The relationship between Anaheim and Disney hasn't always been easy, right?

“Historically, it has been. Only for a couple of years in the last decade when you had a Republican Mayor, Tom Tate, asking, ‘Why is Anaheim so helpful towards Disney and Disney is not giving enough money?’ 

But it was literally a speck in the long love affair between Disney and Anaheim. Right now, you have a super majority City Council that just wants to do anything for Disney, is more than happy to put more of Anaheim's financial future in the hands of Disney.”

The people who live around the park and those 500 acres — what are they saying?

“Does it even matter? These are people that have to deal with fireworks every single night, 365 days a year, when Disney is open to the point of car alarms going off and smoke going into neighborhoods sometimes and dogs barking. 

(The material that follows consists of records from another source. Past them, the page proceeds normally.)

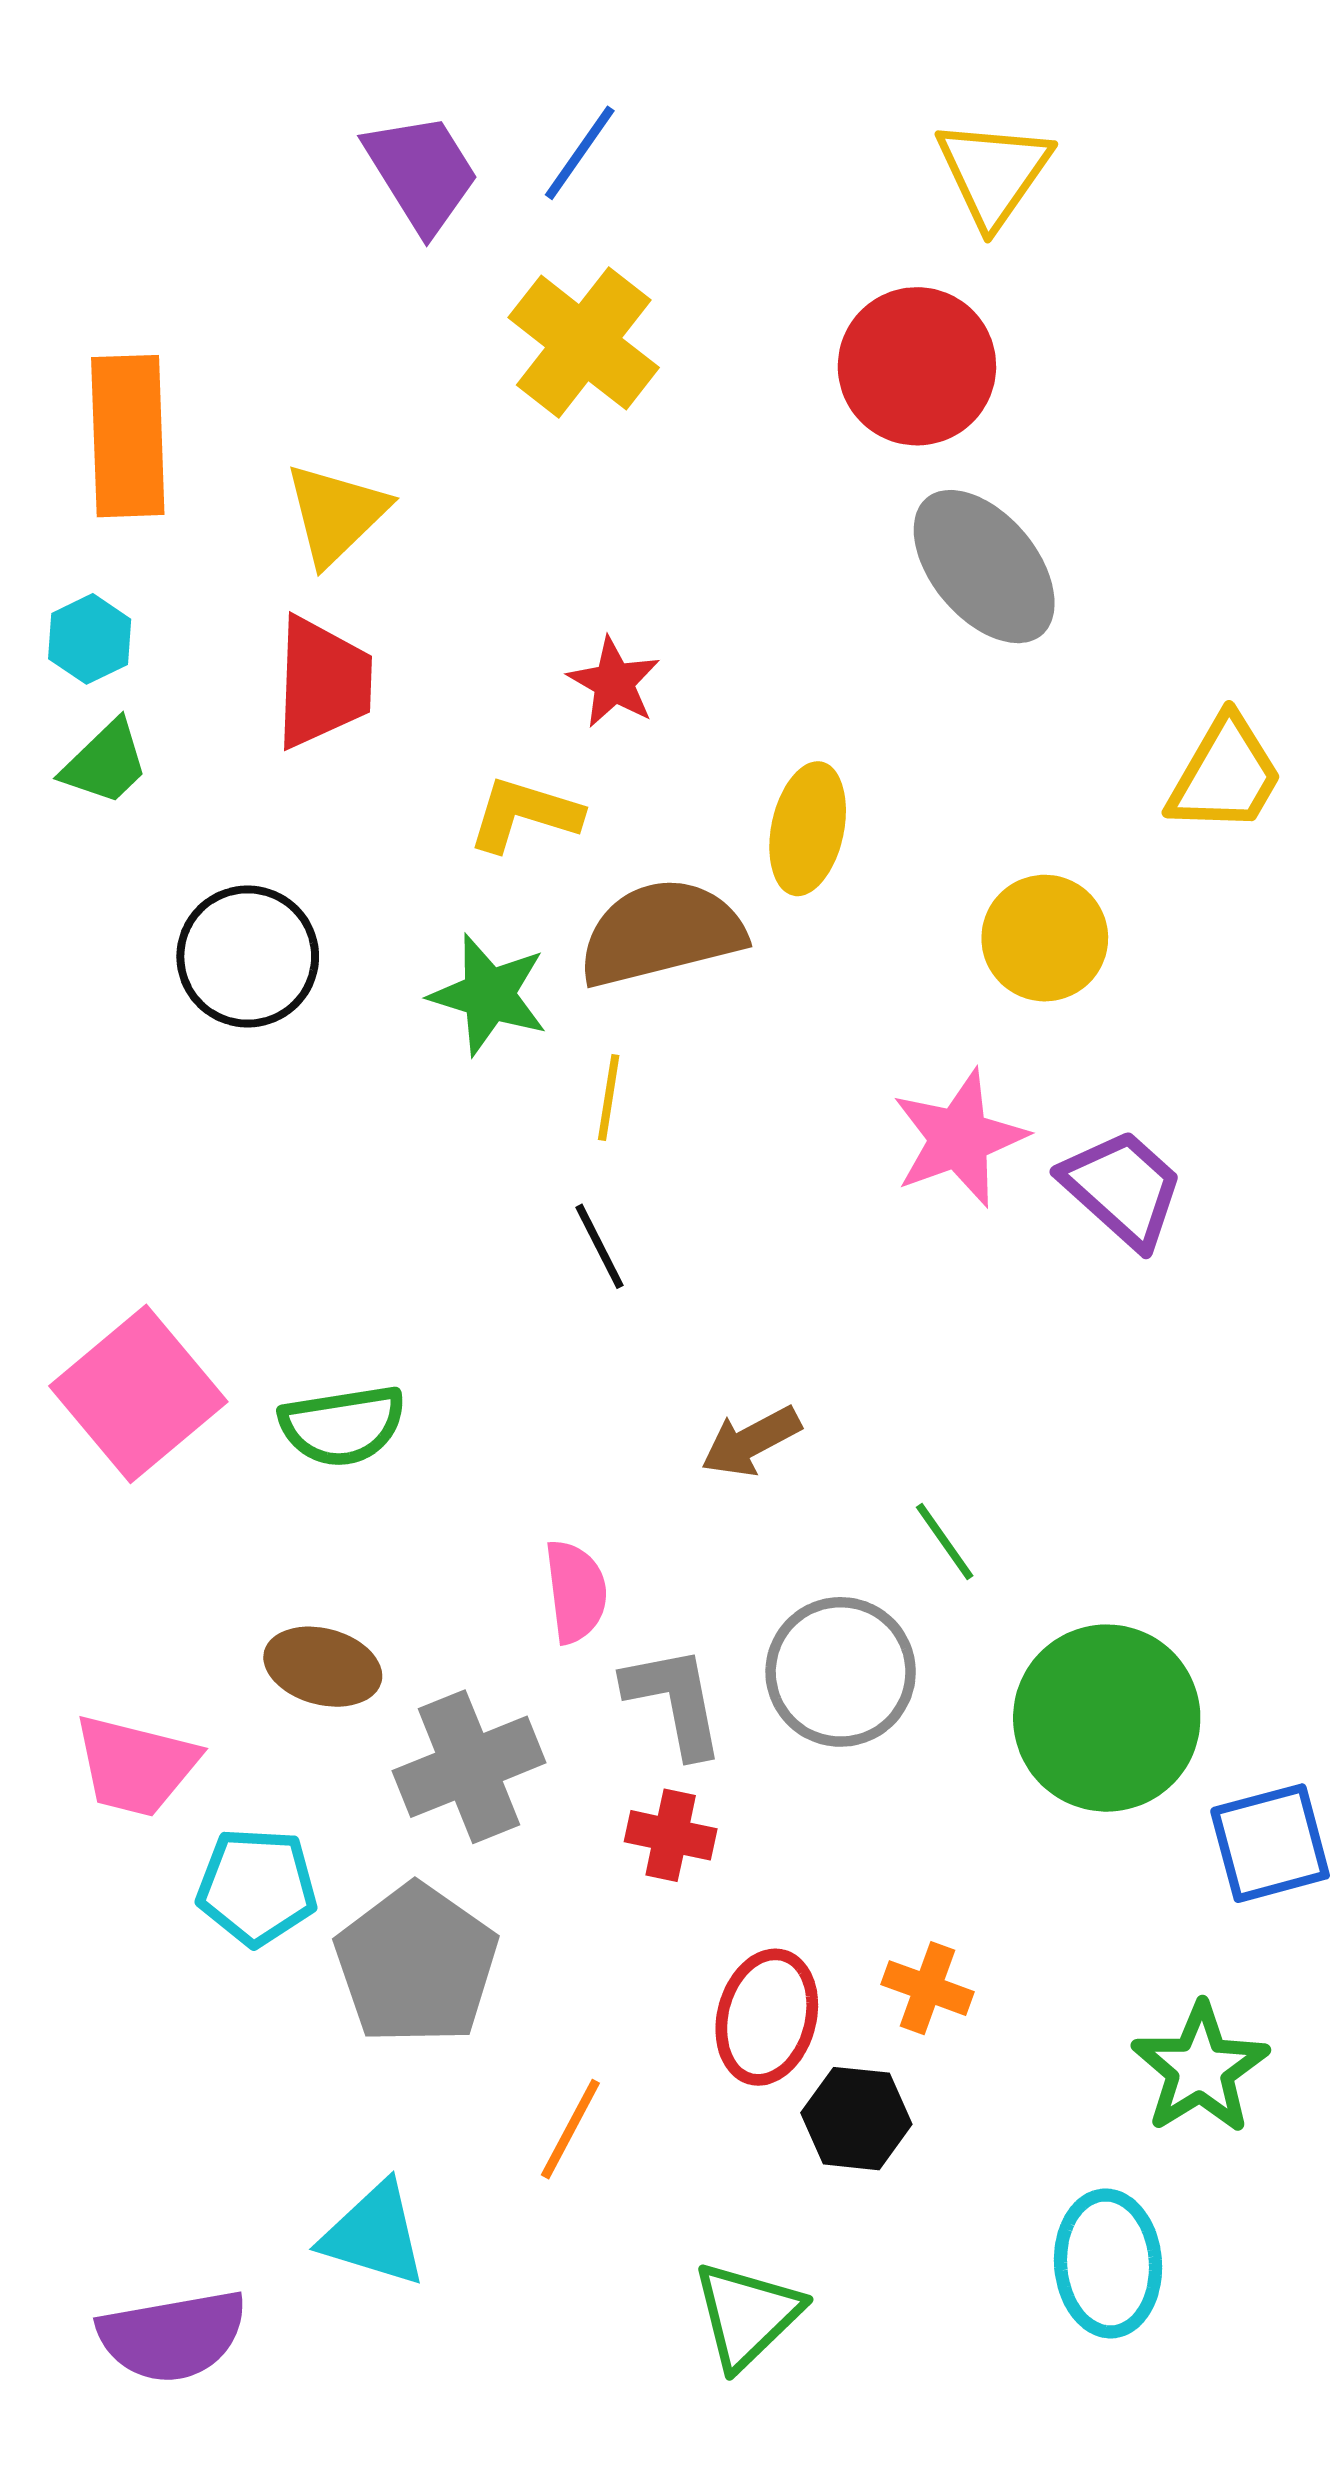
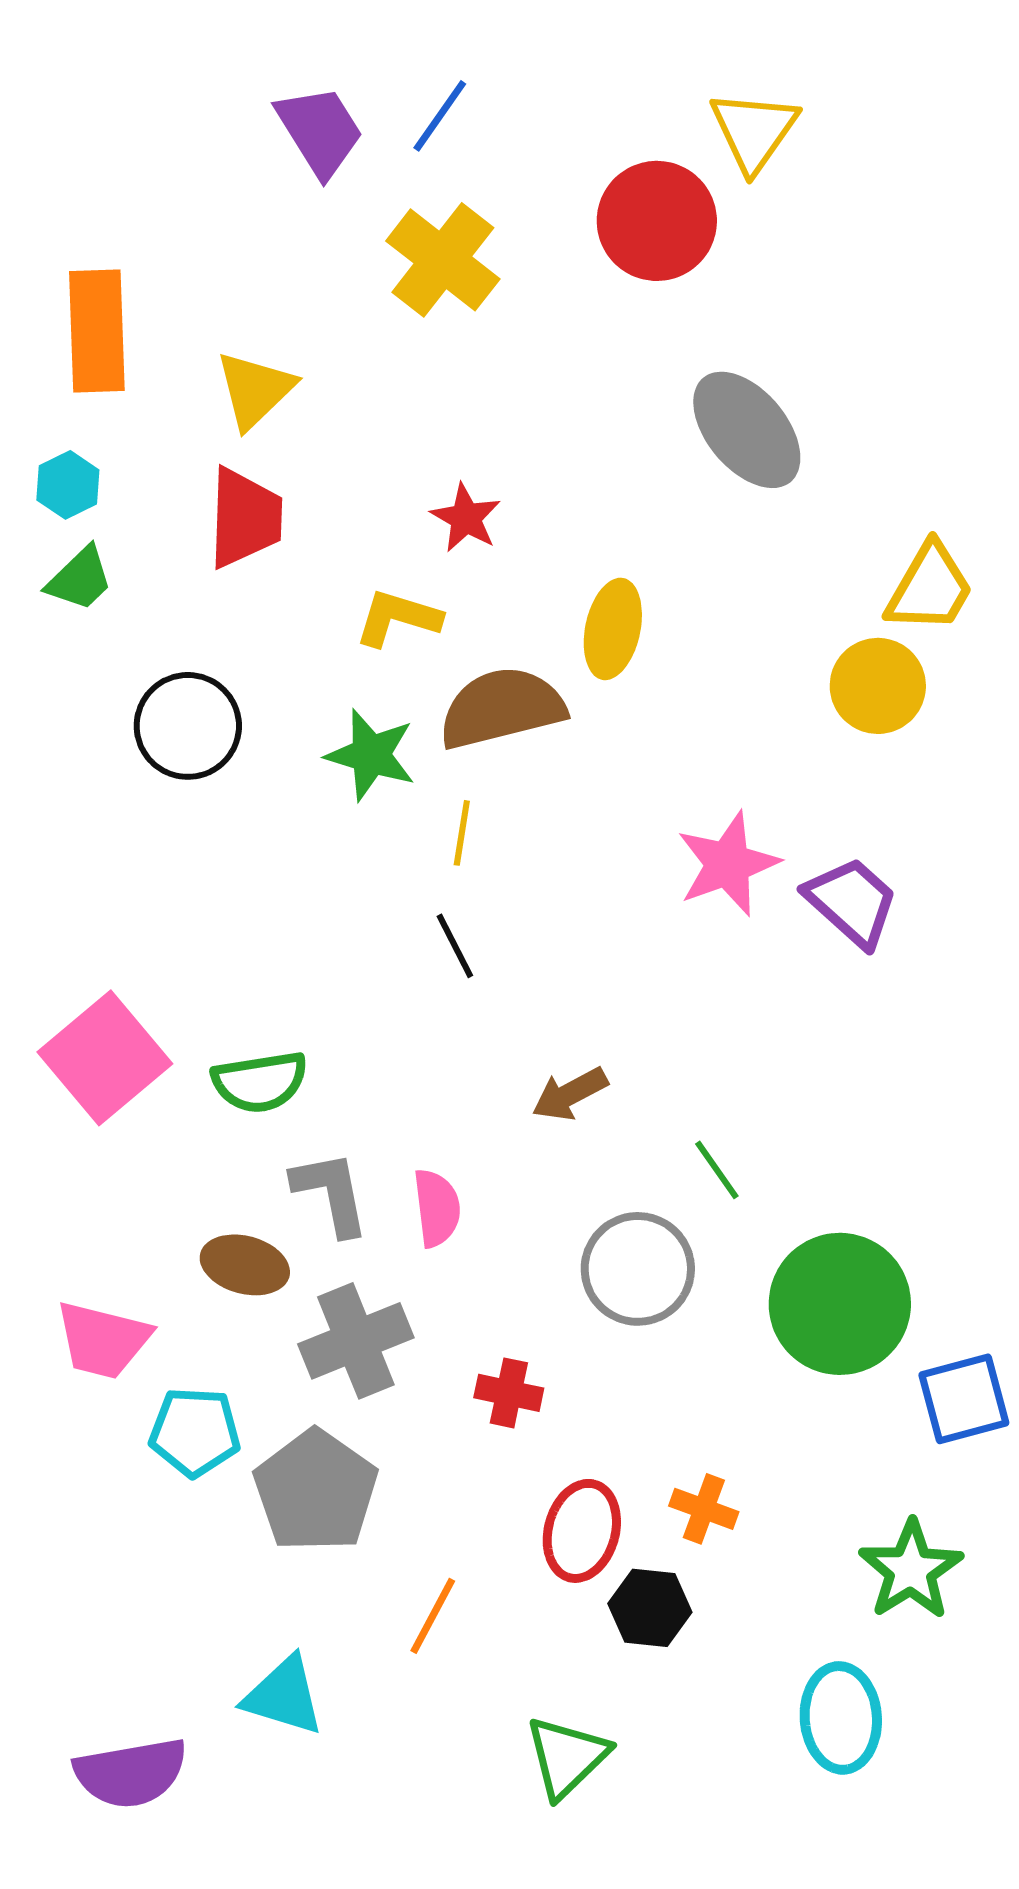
red circle: (917, 366) -> (657, 221), moved
yellow circle: (1045, 938) -> (878, 686), moved
gray L-shape: (675, 1701) -> (331, 1193), moved

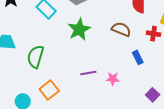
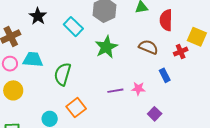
red cross: (153, 34) -> (181, 52), turned -32
pink star: (113, 79) -> (138, 89), moved
purple square: (153, 95) -> (155, 114), moved

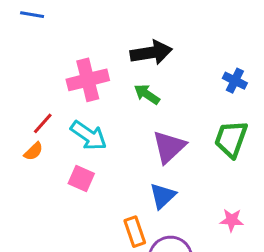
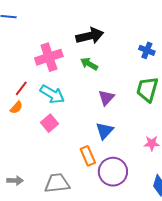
purple triangle: (169, 147) -> (106, 98), size x0.7
pink square: (81, 179) -> (50, 123), turned 30

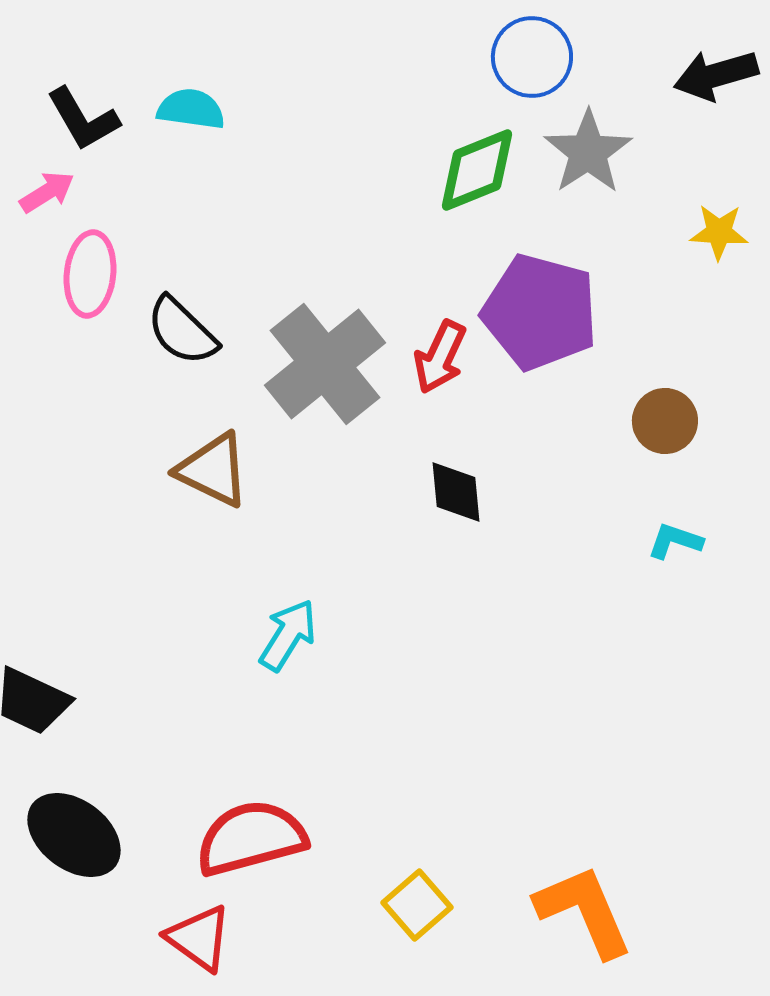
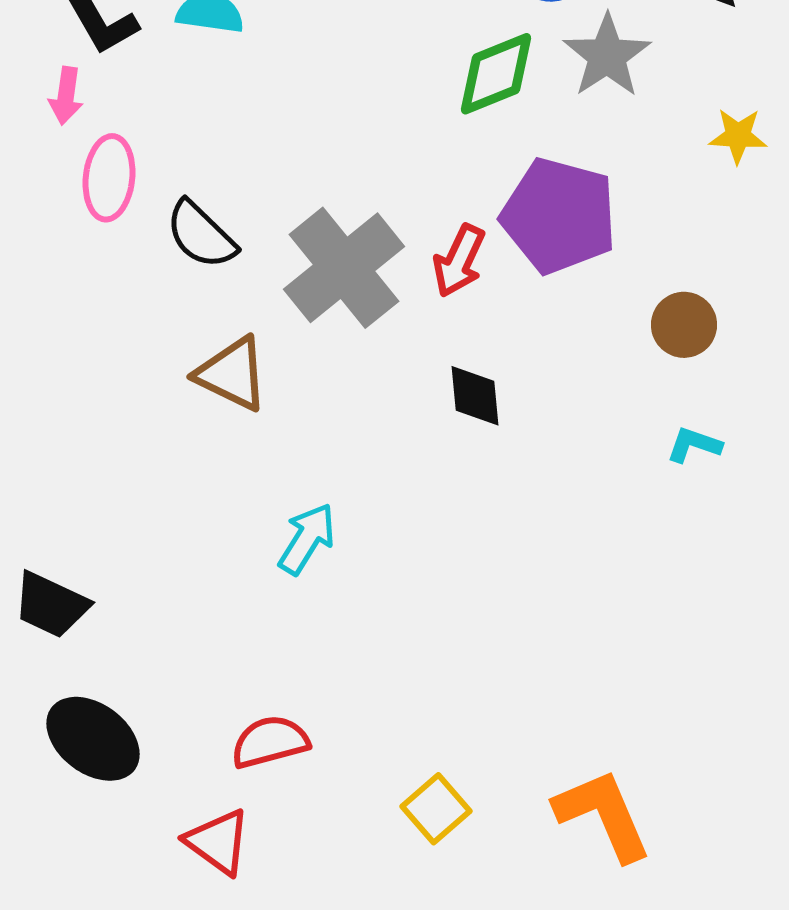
pink arrow: (47, 192) -> (66, 96), turned 130
red semicircle: (251, 838) -> (270, 742), size x0.7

It doesn't matter what the residents of Anaheim want. It's what the City Council wants. And the City Council sees a multimillion dollar maker in Disney, saying, ‘Hey we want to do more business in this town. Can you help us out a little bit with lifting some of these zoning restrictions?’ Anaheim's got to do it as fast as possible. 

… As long as Disneyland doesn't ask for more public subsidies like they've done in the past, [the DisneylandForward proposal] shouldn't be a problem. Of course, the other thing, and we see this whenever Disneyland is open for 24 hours, [there’s the issue of] traffic going off the 5 freeway. So we'll see how Disney proposes to mitigate all the extra traffic that's going to happen — if this in fact happens. This is not Orlando, in other words, this is Anaheim.”